Please retype the records below exactly as they appear, but leave out the pictures.
***** Dataset entries *****
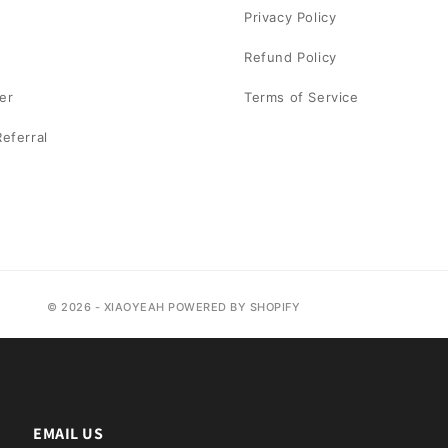
Privacy Policy
Refund Policy
er
Terms of Service
eferral
© 2026 - XIAOYEAH POWERED BY SHOPIFY
EMAIL US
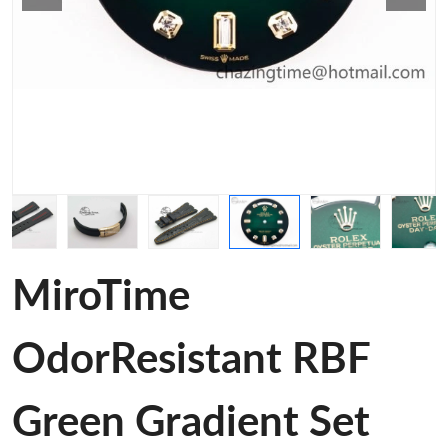
MiroTime
OdorResistant RBF
Green Gradient Set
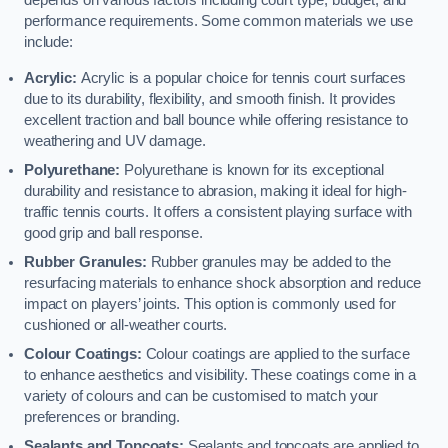
depends on various factors including court type, budget, and
performance requirements. Some common materials we use
include:
Acrylic:
Acrylic is a popular choice for tennis court surfaces
due to its durability, flexibility, and smooth finish. It provides
excellent traction and ball bounce while offering resistance to
weathering and UV damage.
Polyurethane:
Polyurethane is known for its exceptional
durability and resistance to abrasion, making it ideal for high-
traffic tennis courts. It offers a consistent playing surface with
good grip and ball response.
Rubber Granules:
Rubber granules may be added to the
resurfacing materials to enhance shock absorption and reduce
impact on players’ joints. This option is commonly used for
cushioned or all-weather courts.
Colour Coatings:
Colour coatings are applied to the surface
to enhance aesthetics and visibility. These coatings come in a
variety of colours and can be customised to match your
preferences or branding.
Sealants and Topcoats:
Sealants and topcoats are applied to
*****
# Reply to the task
Privacy Policy
Refund Policy
er
Terms of Service
eferral
© 2026 - XIAOYEAH POWERED BY SHOPIFY
EMAIL US
MiroTime
OdorResistant RBF
Green Gradient Set
depends on various factors including court type, budget, and
performance requirements. Some common materials we use
include:
Acrylic:
Acrylic is a popular choice for tennis court surfaces
due to its durability, flexibility, and smooth finish. It provides
excellent traction and ball bounce while offering resistance to
weathering and UV damage.
Polyurethane:
Polyurethane is known for its exceptional
durability and resistance to abrasion, making it ideal for high-
traffic tennis courts. It offers a consistent playing surface with
good grip and ball response.
Rubber Granules:
Rubber granules may be added to the
resurfacing materials to enhance shock absorption and reduce
impact on players’ joints. This option is commonly used for
cushioned or all-weather courts.
Colour Coatings:
Colour coatings are applied to the surface
to enhance aesthetics and visibility. These coatings come in a
variety of colours and can be customised to match your
preferences or branding.
Sealants and Topcoats:
Sealants and topcoats are applied to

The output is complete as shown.